Plastic is considered inexpensive and durable, which is why it is most commonly used for packaging.

However, due to its slow degradation process, plastics can severely affect living organisms, especially marine life, through entanglement, direct ingestion of plastic waste, or through exposure to chemicals within plastics that cause interruptions in biological functions.

For humans, plastics can cause disruption of the thyroid hormone axis or hormone levels.

Because of this, environmentalists across the world have been promoting and encouraging everyone to do away with plastic use.

Now, scientists have found a way to combat plastic pollution by way of a commercially bred caterpillar that can quickly break down polythene bags and may help get rid of the plastic waste accumulating in landfill sites and oceans.

Researchers, including those from University of Cambridge in the UK, exposed around a hundred wax worms – the larvae of the common insect called greater wax moth – to a plastic bag.

Holes started to appear after just 40 minutes and after 12 hours there was a reduction in plastic mass of 92 milligramme (mg) from the bag, researchers said.

They conducted spectroscopic analysis to show the chemical bonds in the plastic were breaking.

The analysis showed that the worms – commonly used as fishing bait – transformed polyethylene into ethylene glycol.

To confirm it was not just the chewing mechanism of the caterpillars degrading the plastic, the team mashed up some of the worms and smeared them on polyethylene bags, with similar results.

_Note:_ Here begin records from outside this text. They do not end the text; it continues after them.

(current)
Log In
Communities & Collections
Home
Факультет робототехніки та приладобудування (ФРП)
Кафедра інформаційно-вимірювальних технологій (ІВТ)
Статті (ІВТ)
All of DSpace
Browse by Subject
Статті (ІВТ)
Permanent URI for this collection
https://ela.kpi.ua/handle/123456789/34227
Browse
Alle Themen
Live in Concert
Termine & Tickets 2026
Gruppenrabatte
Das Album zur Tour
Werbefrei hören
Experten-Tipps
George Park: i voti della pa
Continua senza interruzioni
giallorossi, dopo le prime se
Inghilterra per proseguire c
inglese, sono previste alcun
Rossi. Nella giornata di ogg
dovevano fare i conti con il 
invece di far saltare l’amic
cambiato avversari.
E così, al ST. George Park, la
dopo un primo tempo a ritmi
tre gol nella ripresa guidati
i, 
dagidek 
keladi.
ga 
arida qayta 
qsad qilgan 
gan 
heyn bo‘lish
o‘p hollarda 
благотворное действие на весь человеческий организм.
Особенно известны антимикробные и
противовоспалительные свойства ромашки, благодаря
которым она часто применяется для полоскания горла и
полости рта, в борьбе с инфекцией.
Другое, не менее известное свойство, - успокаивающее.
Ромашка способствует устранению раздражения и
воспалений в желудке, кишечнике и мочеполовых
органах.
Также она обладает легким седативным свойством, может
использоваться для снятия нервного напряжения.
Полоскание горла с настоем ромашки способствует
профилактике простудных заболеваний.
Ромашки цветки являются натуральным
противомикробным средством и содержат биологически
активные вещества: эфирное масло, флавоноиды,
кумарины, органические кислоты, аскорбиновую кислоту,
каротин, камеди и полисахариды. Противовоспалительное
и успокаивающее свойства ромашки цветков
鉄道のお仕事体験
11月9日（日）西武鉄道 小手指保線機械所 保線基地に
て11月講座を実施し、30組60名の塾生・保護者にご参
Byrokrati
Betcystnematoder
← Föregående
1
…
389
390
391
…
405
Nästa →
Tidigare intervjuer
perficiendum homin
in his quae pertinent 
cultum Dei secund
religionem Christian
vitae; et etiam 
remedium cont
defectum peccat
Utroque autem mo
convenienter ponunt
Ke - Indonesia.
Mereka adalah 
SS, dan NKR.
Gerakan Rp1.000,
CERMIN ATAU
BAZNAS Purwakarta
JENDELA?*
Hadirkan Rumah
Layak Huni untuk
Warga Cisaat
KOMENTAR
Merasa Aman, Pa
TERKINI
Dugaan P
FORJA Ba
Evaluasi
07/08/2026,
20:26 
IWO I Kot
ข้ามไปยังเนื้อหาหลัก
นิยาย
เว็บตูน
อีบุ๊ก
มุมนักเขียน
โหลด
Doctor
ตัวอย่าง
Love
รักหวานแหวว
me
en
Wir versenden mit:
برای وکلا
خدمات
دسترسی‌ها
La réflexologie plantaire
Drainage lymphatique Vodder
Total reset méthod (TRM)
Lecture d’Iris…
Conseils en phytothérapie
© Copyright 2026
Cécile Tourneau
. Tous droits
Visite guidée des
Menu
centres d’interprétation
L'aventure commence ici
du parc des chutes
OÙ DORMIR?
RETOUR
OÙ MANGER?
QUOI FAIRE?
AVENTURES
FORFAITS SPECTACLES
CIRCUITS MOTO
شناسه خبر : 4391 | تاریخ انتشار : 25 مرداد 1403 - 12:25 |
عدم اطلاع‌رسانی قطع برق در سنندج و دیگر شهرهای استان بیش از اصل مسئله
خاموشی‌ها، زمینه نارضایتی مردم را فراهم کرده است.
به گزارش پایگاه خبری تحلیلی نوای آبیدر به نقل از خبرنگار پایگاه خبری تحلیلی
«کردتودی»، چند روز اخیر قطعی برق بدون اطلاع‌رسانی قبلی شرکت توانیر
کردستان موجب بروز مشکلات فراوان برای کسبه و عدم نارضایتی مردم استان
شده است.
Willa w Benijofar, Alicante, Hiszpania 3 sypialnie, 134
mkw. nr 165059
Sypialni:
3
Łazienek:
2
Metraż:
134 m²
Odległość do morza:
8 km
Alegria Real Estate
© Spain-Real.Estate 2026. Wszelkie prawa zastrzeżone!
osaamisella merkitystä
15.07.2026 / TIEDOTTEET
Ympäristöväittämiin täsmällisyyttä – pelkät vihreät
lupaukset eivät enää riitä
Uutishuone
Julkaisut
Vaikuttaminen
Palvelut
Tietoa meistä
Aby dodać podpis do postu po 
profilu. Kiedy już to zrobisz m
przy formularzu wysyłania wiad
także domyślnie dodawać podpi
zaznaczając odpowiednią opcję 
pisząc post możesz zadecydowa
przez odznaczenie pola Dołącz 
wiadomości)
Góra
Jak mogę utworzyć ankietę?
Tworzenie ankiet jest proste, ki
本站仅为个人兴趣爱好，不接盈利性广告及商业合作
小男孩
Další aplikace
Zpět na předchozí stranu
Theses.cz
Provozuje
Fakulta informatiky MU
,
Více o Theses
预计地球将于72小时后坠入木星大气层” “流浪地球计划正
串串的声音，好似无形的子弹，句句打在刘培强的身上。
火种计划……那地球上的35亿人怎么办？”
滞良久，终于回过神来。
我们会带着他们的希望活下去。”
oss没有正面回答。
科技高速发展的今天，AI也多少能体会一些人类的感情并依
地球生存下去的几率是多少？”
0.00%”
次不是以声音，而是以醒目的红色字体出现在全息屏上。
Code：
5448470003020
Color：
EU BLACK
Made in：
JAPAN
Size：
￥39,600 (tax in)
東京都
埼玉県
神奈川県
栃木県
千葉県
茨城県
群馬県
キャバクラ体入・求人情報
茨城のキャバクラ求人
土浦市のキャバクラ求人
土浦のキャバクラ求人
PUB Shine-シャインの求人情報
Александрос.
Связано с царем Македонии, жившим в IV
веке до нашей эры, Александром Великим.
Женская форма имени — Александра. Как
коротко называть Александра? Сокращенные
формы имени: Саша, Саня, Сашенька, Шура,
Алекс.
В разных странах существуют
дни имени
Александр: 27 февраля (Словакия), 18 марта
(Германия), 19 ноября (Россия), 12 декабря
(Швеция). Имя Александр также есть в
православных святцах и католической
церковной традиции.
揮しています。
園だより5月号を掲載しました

"The caterpillars are not just eating the plastic without modifying its chemical make-up. We showed that the polymer chains in polyethylene plastic are actually broken by the wax worms," said Paolo Bombelli of University of Cambridge.

"The caterpillar produces something that breaks the chemical bond, perhaps in its salivary glands or a symbiotic bacteria in its gut," Bombelli said.

The degradation rate is extremely fast compared to other recent discoveries, such as bacteria reported to biodegrade some plastics at a rate of just 0.13 mg a day, researchers said.

"If a single enzyme is responsible for this chemical process, its reproduction on a large scale using biotechnological methods should be achievable," Bombelli said.

"This discovery could be an important tool for helping to get rid of the polyethylene plastic waste accumulated in landfill sites and oceans," he said.

The study was published in the journal Current Biology.